拝島正子のブログ

をとこもすなるぶろぐといふものを、をんなもしてみむとてするなり

湯河原(回り回ってたどり着いた話)

2024-05-17 08:06:00 | 小説

最近の私の嗜好をよく表している本棚。

最近はキンドルで読書をするので紙の本を買う機会がほとんど無くなったうえに買うとすれば古本。だが、写真に映っている図鑑・地図の半分は新品である。おかげで、新しい紙の匂いを久しぶりに嗅いだ。なんともいいものである。このように、私の頭を占めてるツートップは山と草木。そこには奥地も関係している。山々は奥地の家の窓から眺めているし、「猫の額」は草木に満ち満ちている。

ま(この場合の「ま」とイタリア語の「ma」はほぼ同じ用法)、それでも奥地の家で山と草木だけを眺めているわけではなく、配信動画だって見る……が、そのためにはモバイルルーターが必須なのに前回はそれを持ってくるのを忘れてしまった。なので、キンドルで漱石を読んだ。

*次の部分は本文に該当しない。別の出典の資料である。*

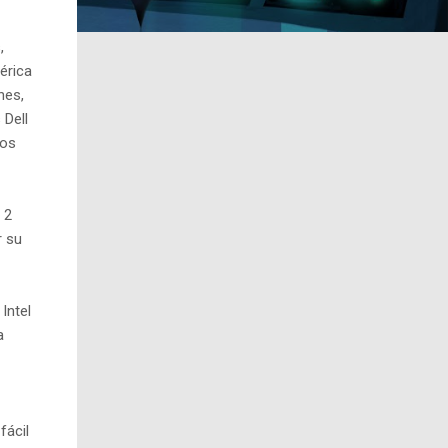
,
érica
nes,
 Dell
ios
 2
r su
Intel
a
fácil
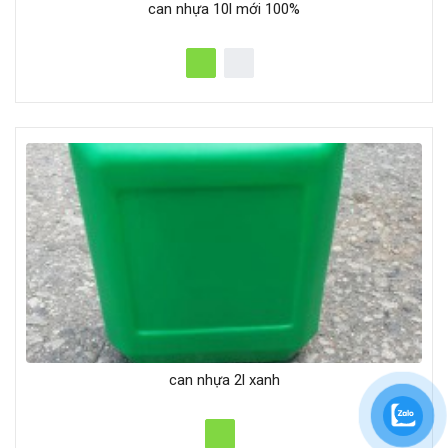
can nhựa 10l mới 100%
can nhựa 2l xanh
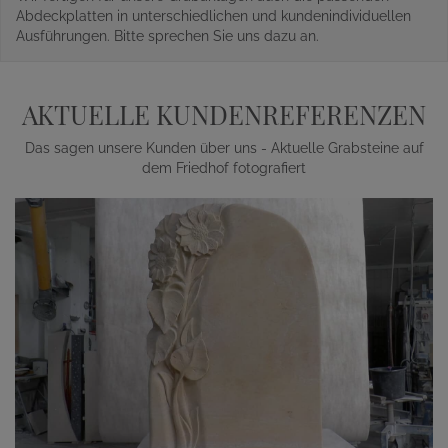
Abdeckplatten in unterschiedlichen und kundenindividuellen
Ausführungen. Bitte sprechen Sie uns dazu an.
AKTUELLE KUNDENREFERENZEN
Das sagen unsere Kunden über uns - Aktuelle Grabsteine auf
dem Friedhof fotografiert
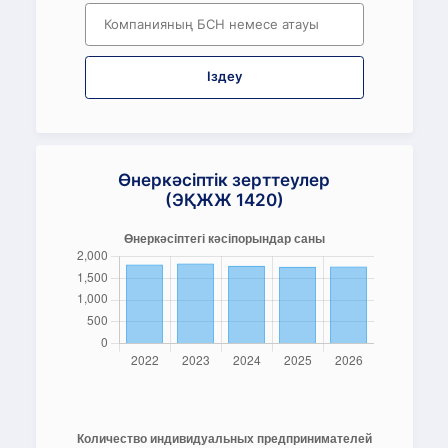
Іздеу
Өнеркәсіптік зерттеулер
(ЭҚЖЖ 1420)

キンドル画面は漱石の「明暗」である。「未完」ということなのだが、読めども読めども続きがある。ようやく「完」ならぬ「未完」にたどりついた。なんでも、本作は漱石の作品中最長だそうだ。それで未完である。未完なのがなんとも残念。なんてったって、気持ちが通い合わない新婚の妻を東京に残し、元カノ(人妻)のいる温泉場に行った主人公が元カノと再会したところで切れているのである。私の妄想(希望)は、元カノと怪しい関係にならんとするその場にいきなり妻が現れる、というストーリー。それにしても、登場する男女の会話が辛辣。前回=最初に読んだとき、その時私は子どもだったからその意味するところなど分かるはずがなかったろう。だが、今では、そうそう男と女ってこういう言い方をするんだ、こんな風に鎌を掛け合うんだ、と納得の嵐である。

因みに、主人公が元カノと再開する温泉場だが、東京から汽車でその日のうちに行けて海があると言うので伊豆かな?と思ったらその手前の湯河原だった。モデルになった宿は漱石自身が泊まった温泉宿で、駅から山の方に谷筋を登ったところにあったが、今は取り壊されて別の施設に変身してるという。

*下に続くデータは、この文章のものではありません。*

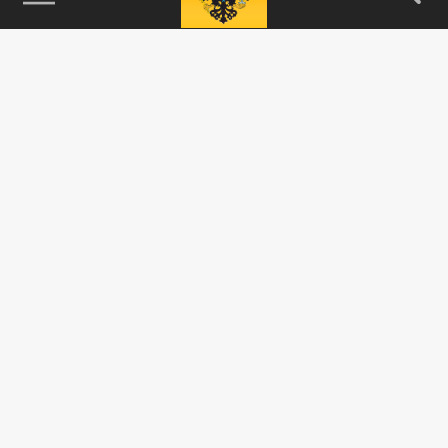
115093, г. Москва, переулок Партийный,
д.1, к.57, стр.3, эт.1, пом.I, ком.45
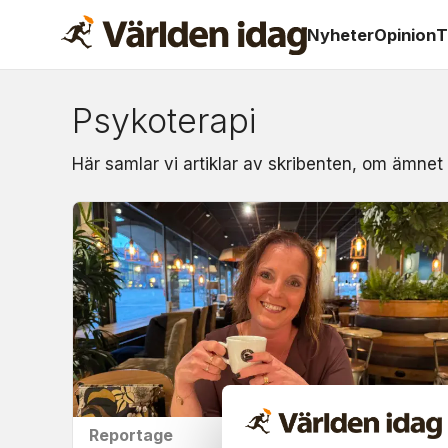
Nyheter
Opinion
T
Psykoterapi
Om:
Här samlar vi artiklar av skribenten, om ämnet
psykoterapi
Reportage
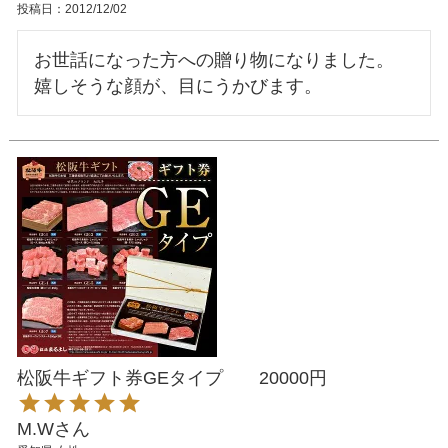
投稿日
2012/12/02
お世話になった方への贈り物になりました。

松阪牛ギフト券GEタイプ 20000円
M.W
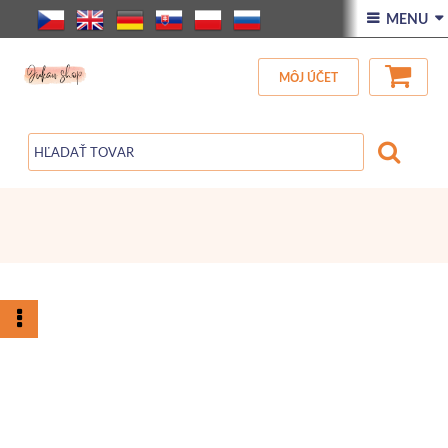
ÚVOD
 MENU 
VŠETOK TOVAR
MÔJ ÚČET
ZĽAVA
BLOG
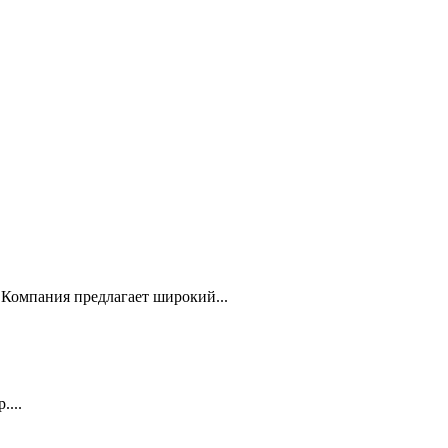
Компания предлагает широкий...
...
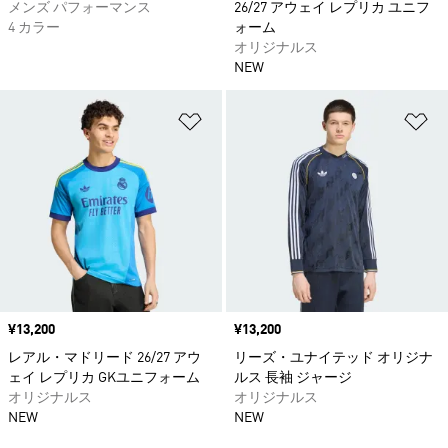
メンズ パフォーマンス
26/27 アウェイ レプリカ ユニフ
4 カラー
ォーム
オリジナルス
NEW
ほしいものリストに追加
ほ
価格
¥13,200
価格
¥13,200
レアル・マドリード 26/27 アウ
リーズ・ユナイテッド オリジナ
ェイ レプリカ GKユニフォーム
ルス 長袖 ジャージ
オリジナルス
オリジナルス
NEW
NEW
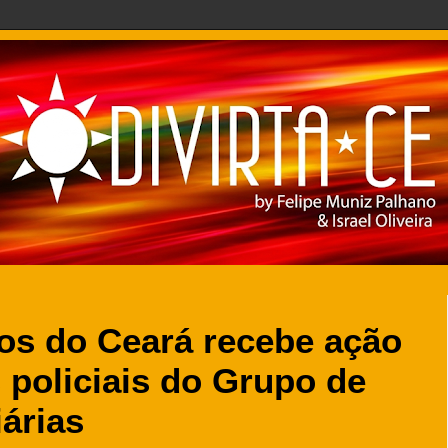
os do Ceará recebe ação
 policiais do Grupo de
árias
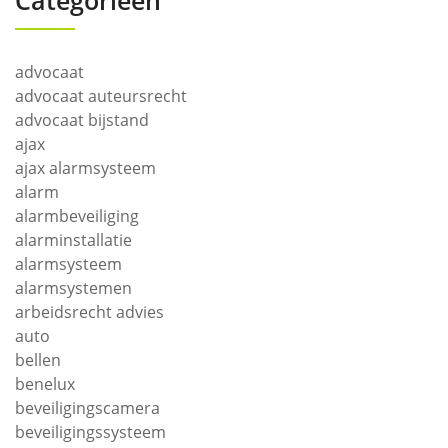
Categorieën
advocaat
advocaat auteursrecht
advocaat bijstand
ajax
ajax alarmsysteem
alarm
alarmbeveiliging
alarminstallatie
alarmsysteem
alarmsystemen
arbeidsrecht advies
auto
bellen
benelux
beveiligingscamera
beveiligingssysteem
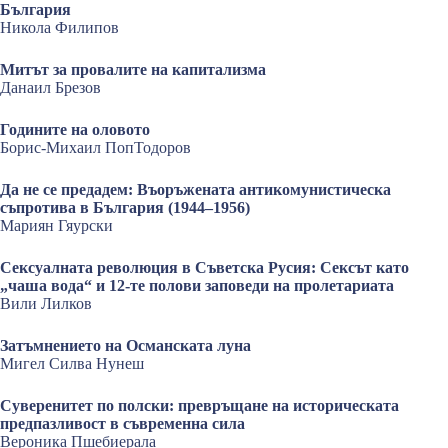
България
Никола Филипов
Митът за провалите на капитализма
Данаил Брезов
Годините на оловото
Борис-Михаил ПопТодоров
Да не се предадем: Въоръжената антикомунистическа
съпротива в България (1944–1956)
Мариян Гяурски
Сексуалната революция в Съветска Русия: Сексът като
„чаша вода“ и 12-те полови заповеди на пролетариата
Вили Лилков
Затъмнението на Османската луна
Мигел Силва Нунеш
Суверенитет по полски: превръщане на историческата
предпазливост в съвременна сила
Вероника Пшебиерала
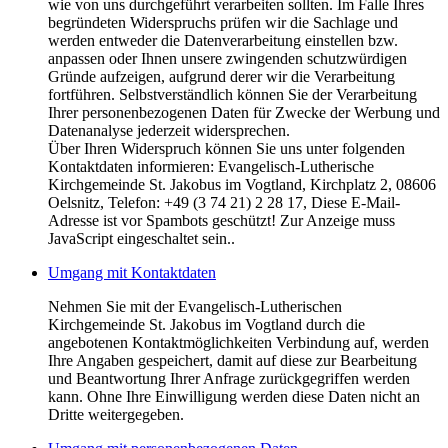
wie von uns durchgeführt verarbeiten sollten. Im Falle Ihres
begründeten Widerspruchs prüfen wir die Sachlage und
werden entweder die Datenverarbeitung einstellen bzw.
anpassen oder Ihnen unsere zwingenden schutzwürdigen
Gründe aufzeigen, aufgrund derer wir die Verarbeitung
fortführen. Selbstverständlich können Sie der Verarbeitung
Ihrer personenbezogenen Daten für Zwecke der Werbung und
Datenanalyse jederzeit widersprechen.
Über Ihren Widerspruch können Sie uns unter folgenden
Kontaktdaten informieren: Evangelisch-Lutherische
Kirchgemeinde St. Jakobus im Vogtland, Kirchplatz 2, 08606
Oelsnitz, Telefon: +49 (3 74 21) 2 28 17,
Diese E-Mail-
Adresse ist vor Spambots geschützt! Zur Anzeige muss
JavaScript eingeschaltet sein.
.
Umgang mit Kontaktdaten
Nehmen Sie mit der Evangelisch-Lutherischen
Kirchgemeinde St. Jakobus im Vogtland durch die
angebotenen Kontaktmöglichkeiten Verbindung auf, werden
Ihre Angaben gespeichert, damit auf diese zur Bearbeitung
und Beantwortung Ihrer Anfrage zurückgegriffen werden
kann. Ohne Ihre Einwilligung werden diese Daten nicht an
Dritte weitergegeben.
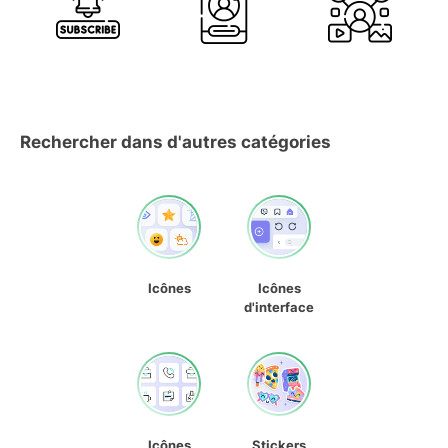
Rechercher dans d'autres catégories
Icônes
Icônes
d'interface
Icônes
Stickers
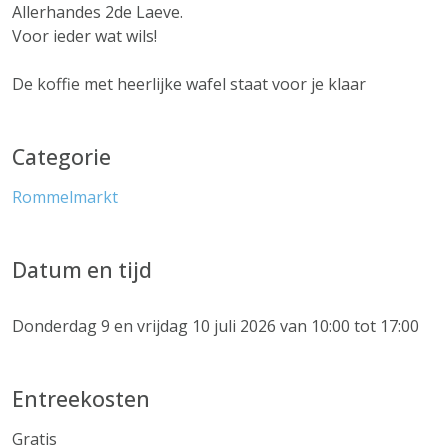
Allerhandes 2de Laeve.
Voor ieder wat wils!
De koffie met heerlijke wafel staat voor je klaar
Categorie
Rommelmarkt
Datum en tijd
Donderdag 9 en vrijdag 10 juli 2026 van 10:00 tot 17:00
Entreekosten
Gratis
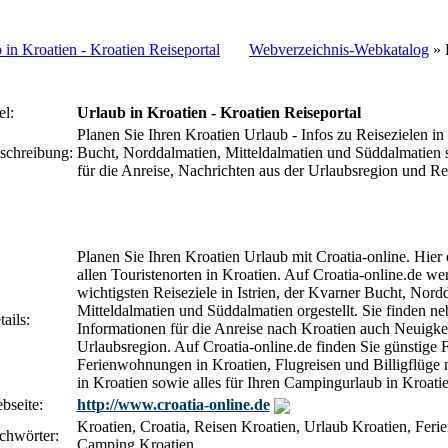
Webverzeichnis-Webkatalog
» 
el:
Urlaub in Kroatien - Kroatien Reiseportal
Planen Sie Ihren Kroatien Urlaub - Infos zu Reisezielen in 
schreibung:
Bucht, Norddalmatien, Mitteldalmatien und Süddalmatien 
für die Anreise, Nachrichten aus der Urlaubsregion und Re
Planen Sie Ihren Kroatien Urlaub mit Croatia-online. Hier 
allen Touristenorten in Kroatien. Auf Croatia-online.de we
wichtigsten Reiseziele in Istrien, der Kvarner Bucht, Nord
Mitteldalmatien und Süddalmatien orgestellt. Sie finden ne
ails:
Informationen für die Anreise nach Kroatien auch Neuigkei
Urlaubsregion. Auf Croatia-online.de finden Sie günstige 
Ferienwohnungen in Kroatien, Flugreisen und Billigflüge 
in Kroatien sowie alles für Ihren Campingurlaub in Kroatie
bseite:
http://www.croatia-online.de
Kroatien, Croatia, Reisen Kroatien, Urlaub Kroatien, Fer
chwörter:
Camping Kroatien.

湯河原と言えば、以前、真鶴から南郷山、幕山、梅林を廻って湯河原に降りたことがある。梅林から駅までの道はやはり谷筋だったが、「明暗」の舞台の谷筋よりもちょっと北側の別の谷筋だった。南郷山に登る途中の景色はまさに絶景。真鶴半島の全貌が目前に広がり、

その先、太平洋には初島、さらにその先には大島と利島(円錐形から推測)が見えた。

因みに、石橋山の戦いで敗れ、潜伏した岩穴で敵に見つかりながらも知らん顔をしてもらって命拾いをした頼朝が安房国(房総半島先端)に向けて漕ぎだしたのが真鶴半島である。